しかし、この結果を聞いて、驚いた人はあまりいなかったのではないだろうか。というのも、ドイツは2018年、2019年と2年連続して強烈な猛暑と干ばつに襲われたからだ。森を歩くと、水不足で縮れたりシワが寄ったり、まだ秋になっていないのに黄色く変色したりしたブナの葉を見かけたものだ。陽射しが強すぎるからか、樹皮が割れて剥がれているような木も多かった。キクイムシによる害も度々報じられた。木が衰弱すると、キクイムシから身を守れなくなり、キクイムシがさらに繁殖し木を傷めるという悪循環に陥るそうだ。それにベルリンを囲むブランデンブルク州では、山火事も頻繁に起きた。同州では東ドイツ時代に、成長が早く、材木として手っ取り早く収益をあげることができる松がたくさん植林され、松だけのモノカルチャーの森が多い。しかし広い葉のある落葉樹と違って針葉樹の松は日陰を作らないため 森の中の温度が早く上昇し、火事が発生しやすいそうだ。こうしたことからわかるように、森は気候変動や植林という人間の都合で起きた現象の犠牲になっているのだ。2019年前半だけで、ドイツで1200キロ平米の森が死んでしまったという。

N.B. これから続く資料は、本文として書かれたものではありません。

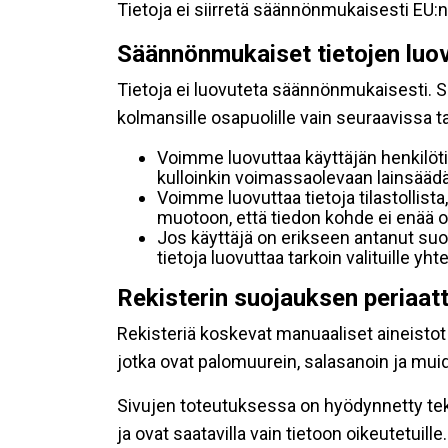
Tietoja ei siirretä säännönmukaisesti EU:n
Säännönmukaiset tietojen luo
Tietoja ei luovuteta säännönmukaisesti. Se
kolmansille osapuolille vain seuraavissa 
Voimme luovuttaa käyttäjän henkilöti
kulloinkin voimassaolevaan lainsäädän
Voimme luovuttaa tietoja tilastollista,
muotoon, että tiedon kohde ei enää ol
Jos käyttäjä on erikseen antanut s
tietoja luovuttaa tarkoin valituille y
Rekisterin suojauksen periaat
Rekisteriä koskevat manuaaliset aineistot s
jotka ovat palomuurein, salasanoin ja muid
Sivujen toteutuksessa on hyödynnetty tekni
ja ovat saatavilla vain tietoon oikeutetuille.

安らぎだけでなく、生命力ももらえそうな気がするナラの大木。

酸性雨に対しては、工場の排気ガスに規制をかけたり、自動車に触媒を取り付けることを義務付けたりして問題を解決することができたが、気候変動が森にもたらす悪影響を取り除く即効薬はない。ドイツ中の森に水をやることは不可能だし、森の木を入院させる病院もない。環境団体などは、これは長期的に解決しなければならない問題だとして、モノカルチャーの森をできるだけ混合林(針葉樹と落葉樹が混ざった森)にしていくこと、それもその土地の環境にあった在来種の木を植えて行くことを提唱している。実際にベルリンでは2020年秋に、42万5000本のナラ、ブナ、菩提樹、カエデなどの落葉樹を中心に市内の森に植樹したという。ドイツの森は年に1億2700万トンの二酸化炭素を吸収し、それはドイツの産業部門が1年に排出する二酸化炭素の14%に当たるという。森は私たちにとって休息のための場所であるだけなく、気候変動をなくしていくための重要なパートナーでもある。もっともっと、大切にしていかなければならない。